Unerhörtes ist heute während des Kongresses der Autonomen Polizeigewerkschaft (SAP) in Rimini vorgefallen, bei dem auch Polizeichef Alessandro Pansa das Wort ergriffen hatte. Drei letztinstanzlich wegen fahrlässiger Tötung verurteilte Beamte, die 2005 im Zuge einer Kontrolle den 18jährigen Federico Aldrovandi umgebracht hatten, wurden von den Kongressteilnehmern mit einem fünfminütigen Applaus empfangen. Das ist eine deutliche Solidaritätsbekundung der anwesenden Polizisten für Kollegen, welche sich über Legalität und Rechtsstaatlichkeit hinweggesetzt haben und lässt den Schluss zu, dass Machtmissbrauch und Gewalt zumindest in Teilen der italienischen Polizei als zulässige Arbeitsmethoden gewertet werden. Rund 20% der Staatspolizeibeamten sind Mitglied der SAP.
Auf Nachfrage der Medien verteidigte SAP-Sprecher Massimo Montebove den Vorfall gar noch, indem er klarstellte, man anerkenne zwar die Gerichtsurteile, hätte aber all jenen, die diesen Beruf ausüben, menschliche Solidarität ausdrücken wollen. Bei Polizisten handelt es sich allerdings nicht um Vertreter einer beliebigen Berufsgruppe, sondern um Spezialisten, die eigens dazu ausgebildet werden, die Einhaltung der Gesetze zu überwachen und — mit höchstem Verantwortungsbewusstsein und äußerster Besonnenheit — das staatliche Gewaltmonopol umzusetzen. Grauzonen, die Zweifel am Rechtsverständnis der Polizei aufkommen lassen, darf es in einem Rechtsstaat nicht geben.

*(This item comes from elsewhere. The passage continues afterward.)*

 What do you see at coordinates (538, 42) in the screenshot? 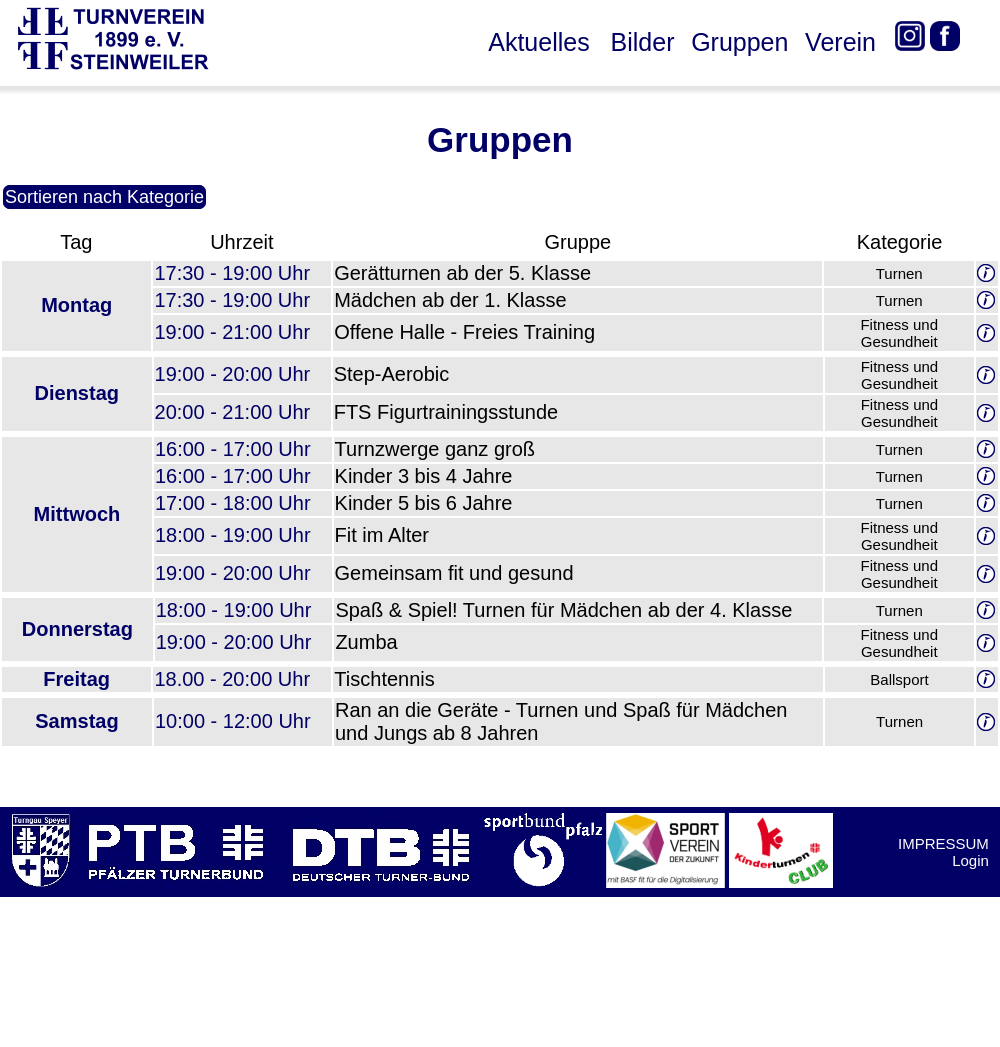 I see `Aktuelles` at bounding box center [538, 42].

Premier Renzi hat sich bereits an Patrizia Moretti, Mutter des Polizeiopfers Fabrizio Aldrovandi, gewandt und die Vorfälle von Rimini verurteilt. Dies mag zwar ein richtiger Schritt sein, in seiner Funktion als Regierungschef muss der ehemalige Bürgermeister von Florenz jedoch konkrete Maßnahmen ergreifen, um die Rechtsstaatlichkeit sicherzustellen. Dafür stehen die Vorzeichen bislang schlecht, zumal sein eigener Innenminister, Angelino Alfano, erst vor wenigen Tagen damit aufgefallen war, dass er die Polizei grundsätzlich, auch vor berechtigt scheinenden Anschuldigungen, in Schutz genommen hatte: Im Zuge von gewaltsamen Ausschreitungen in Rom hatten Polizeibeamte auf Protestteilnehmer eingedroschen und — wie Videoaufnahmen belegen — auch noch dann willkürlich auf sie eingetreten, als sie bereits wehrlos am Boden lagen. Aufforderungen verschiedener Organisationen, die Polizisten künftig (wie in anderen Ländern) mit Namensschildern oder ähnlichen Identifikationsmerkmalen auszustatten, quittierte der Innenminister mit der saloppen Aussage, solche Schilder sollte man vielmehr den Kundgebenden anheften. Diese grundsätzliche Deckung der Polizei durch den zuständigen Minister weckt Erinnerungen an den G8-Gipfel in Genua von 2001, als (größtenteils harmlose) Kundgebungsteilnehmer von der Polizei schwer misshandelt worden waren. Die Regierung schützte und verteidigte das scharf kritisierte Vorgehen der Ordnungshüter, erst Jahre später konnten Gerichte die Verantwortung der Beamten teilweise aufklären.
Dass das Gefühl einer politischen Deckung, die in jedem Fall gilt und keine Zweifel zulässt, den idealen Nährboden für Fehlverhalten und Amtsmissbrauch bildet, liegt auf der Hand.